Anita Roesener knows every inch of the original house and one built in the 1870’s that has since been connected to form one large Roesener home.
The original dirt cellar under the porch is still usable. There is a secret back stairway in the living room and a neat section in the doorway by the kitchen where a plank opens so people can see the old mud and straw used by relatives to build the old home.
While the older Roesener children, Anita and Gerald, now in their late 60’s and early 70’s, understand how special it is to still have an original home from the 1800’s standing and functional, they hope the next generation in line to inherit the old home will cherish it as much as they do.
“The younger kids don’t really quite yet fathom what this home means,” Gerald said. “180 years seems like ancient time to them.”
Daryn and her two siblings, which include a brother, are next in line to inherit the family property followed by Molley and her siblings, but Anita, who still likes to get out and cut the grass and work on the home, isn’t ready to move out just yet and plans to live on the homestead for as long as she is able.
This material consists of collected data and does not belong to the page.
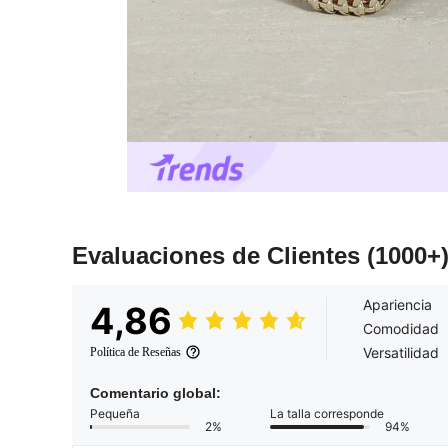
Evaluaciones de Clientes
(1000+
Apariencia
4,86
Comodidad
Versatilidad
Política de Reseñas
Comentario global:
Pequeña
La talla corresponde
2%
94%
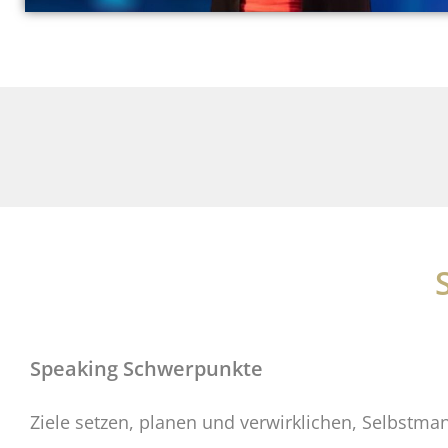
Speaking Schwerpunkte
Ziele setzen, planen und verwirklichen, Selbstm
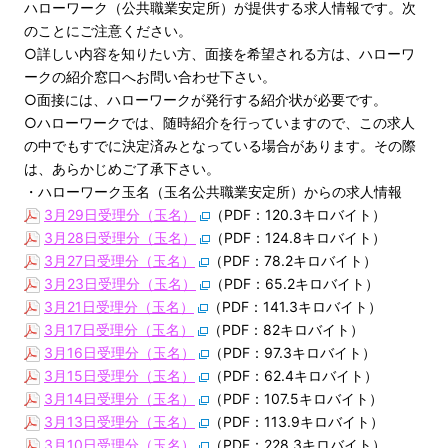
ハローワーク（公共職業安定所）が提供する求人情報です。次
のことにご注意ください。
○詳しい内容を知りたい方、面接を希望される方は、ハローワ
ークの紹介窓口へお問い合わせ下さい。
○面接には、ハローワークが発行する紹介状が必要です。
○ハローワークでは、随時紹介を行っていますので、この求人
の中でもすでに決定済みとなっている場合があります。その際
は、あらかじめご了承下さい。
・ハローワーク玉名（玉名公共職業安定所）からの求人情報
3月29日受理分（玉名）
（PDF：120.3キロバイト）
3月28日受理分（玉名）
（PDF：124.8キロバイト）
3月27日受理分（玉名）
（PDF：78.2キロバイト）
3月23日受理分（玉名）
（PDF：65.2キロバイト）
3月21日受理分（玉名）
（PDF：141.3キロバイト）
3月17日受理分（玉名）
（PDF：82キロバイト）
3月16日受理分（玉名）
（PDF：97.3キロバイト）
3月15日受理分（玉名）
（PDF：62.4キロバイト）
3月14日受理分（玉名）
（PDF：107.5キロバイト）
3月13日受理分（玉名）
（PDF：113.9キロバイト）
3月10日受理分（玉名）
（PDF：228.3キロバイト）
The family is looking forward to the next family anniversary. They enjoy holding major celebrations every five years and plan to hold a big celebration in 20 years to mark two centuries of family homestead living.
The state already has recognized the family ownership with two Hoosier Homestead Farm awards — one for 100 years and the other for 150 years.
The next state honor comes when they reach 200 years. By that time Molley will be in her 30s and might be sitting on the old porch swing on a summer night with her daughter.
At least that’s the hope, the family said.